Terry Farrell strongly objected to the proposal, stating: "The removal of the triangular motif that runs up the front of the building, which provides it with an unusually dynamic push-and-pull, in-and-out geometry that speaks rather powerfully to the junction of Shelton and Monmouth, would effectively drain it of much of its effect. To replace this with a run-of-the-mill, uniform flat window and balcony is not acceptable." The alterations were announced the same week as proposed changes to 76 Fenchurch Street, another postmodern Farrell building from the same era which he is also trying to preserve.

The proposed changes were approved by the council in early 2016. In response his practice, Farrells, has applied to Historic England for an urgent listing of the scheme.

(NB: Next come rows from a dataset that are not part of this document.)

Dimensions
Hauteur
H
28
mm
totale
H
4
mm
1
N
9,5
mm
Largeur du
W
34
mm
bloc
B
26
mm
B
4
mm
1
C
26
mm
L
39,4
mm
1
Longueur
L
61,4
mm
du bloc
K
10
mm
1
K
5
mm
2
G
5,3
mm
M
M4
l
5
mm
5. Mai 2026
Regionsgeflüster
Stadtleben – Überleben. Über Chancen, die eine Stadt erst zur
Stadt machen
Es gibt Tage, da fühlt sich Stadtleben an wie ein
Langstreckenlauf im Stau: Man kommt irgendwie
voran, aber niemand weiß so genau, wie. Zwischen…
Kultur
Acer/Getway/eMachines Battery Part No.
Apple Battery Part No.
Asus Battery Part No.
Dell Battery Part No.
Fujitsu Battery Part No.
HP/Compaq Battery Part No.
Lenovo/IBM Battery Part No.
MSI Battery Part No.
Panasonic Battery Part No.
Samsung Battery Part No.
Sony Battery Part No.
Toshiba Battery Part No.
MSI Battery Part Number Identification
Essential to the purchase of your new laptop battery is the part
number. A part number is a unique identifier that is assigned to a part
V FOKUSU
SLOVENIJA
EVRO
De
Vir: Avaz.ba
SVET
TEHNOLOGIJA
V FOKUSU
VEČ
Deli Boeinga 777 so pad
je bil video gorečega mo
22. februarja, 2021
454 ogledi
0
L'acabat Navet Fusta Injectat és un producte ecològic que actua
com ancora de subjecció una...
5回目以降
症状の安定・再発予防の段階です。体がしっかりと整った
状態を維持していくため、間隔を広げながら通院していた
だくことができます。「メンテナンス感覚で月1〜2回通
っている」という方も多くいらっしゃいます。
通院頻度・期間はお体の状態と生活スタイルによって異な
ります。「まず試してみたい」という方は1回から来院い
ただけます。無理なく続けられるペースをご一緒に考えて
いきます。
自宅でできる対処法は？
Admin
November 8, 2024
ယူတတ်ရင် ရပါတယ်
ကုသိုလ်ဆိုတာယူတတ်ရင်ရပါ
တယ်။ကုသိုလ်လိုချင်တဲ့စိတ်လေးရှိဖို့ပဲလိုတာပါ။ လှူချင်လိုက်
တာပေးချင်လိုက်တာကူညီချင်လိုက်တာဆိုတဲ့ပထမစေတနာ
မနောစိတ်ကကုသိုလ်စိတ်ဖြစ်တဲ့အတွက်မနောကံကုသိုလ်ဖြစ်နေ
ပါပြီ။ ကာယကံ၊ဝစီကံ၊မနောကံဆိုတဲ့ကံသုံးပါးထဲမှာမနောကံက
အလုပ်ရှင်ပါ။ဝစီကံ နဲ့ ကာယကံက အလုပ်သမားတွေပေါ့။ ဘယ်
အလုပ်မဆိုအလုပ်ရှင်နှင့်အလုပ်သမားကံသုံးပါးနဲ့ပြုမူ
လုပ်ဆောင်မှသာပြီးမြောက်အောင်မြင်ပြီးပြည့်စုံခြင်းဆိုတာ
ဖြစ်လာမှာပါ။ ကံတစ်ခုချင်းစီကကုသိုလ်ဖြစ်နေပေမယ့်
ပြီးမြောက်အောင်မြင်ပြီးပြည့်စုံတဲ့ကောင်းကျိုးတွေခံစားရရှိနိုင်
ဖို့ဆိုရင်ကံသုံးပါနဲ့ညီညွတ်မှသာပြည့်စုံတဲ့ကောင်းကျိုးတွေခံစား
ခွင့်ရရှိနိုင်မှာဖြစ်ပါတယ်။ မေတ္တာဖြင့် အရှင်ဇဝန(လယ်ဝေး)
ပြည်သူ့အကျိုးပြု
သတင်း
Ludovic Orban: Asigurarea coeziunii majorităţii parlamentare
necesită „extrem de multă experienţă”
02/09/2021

Adam Nathaniel Furman, a researcher at Farrells, explained that the company hopes Comyn Ching "can set a precedent that post-modern architecture is worth protection".

==Listing==
Several component buildings of the Triangle have been designated listed buildings: 53-71 Monmouth Street, 21-27 Mercer Street and 11-19 Shelton Street were all designated at Grade II in January 1973.

In November 2016 Historic England announced a Grade II listing of the postmodernist elements of Farrell's scheme, specifically 45-51 Monmouth Street, 19 and 29-31 Mercer Street, and 21 Shelton Street. They stated: "Comyn Ching Triangle represents Postmodernism at its purest and is an early, masterful exercise in placemaking by one of the country’s leading architects. It is widely seen as one of Terry Farrell’s most important works of the time where he delivered much-needed urban regeneration to Covent Garden by keeping, respecting and integrating historic buildings, rather than redeveloping the site."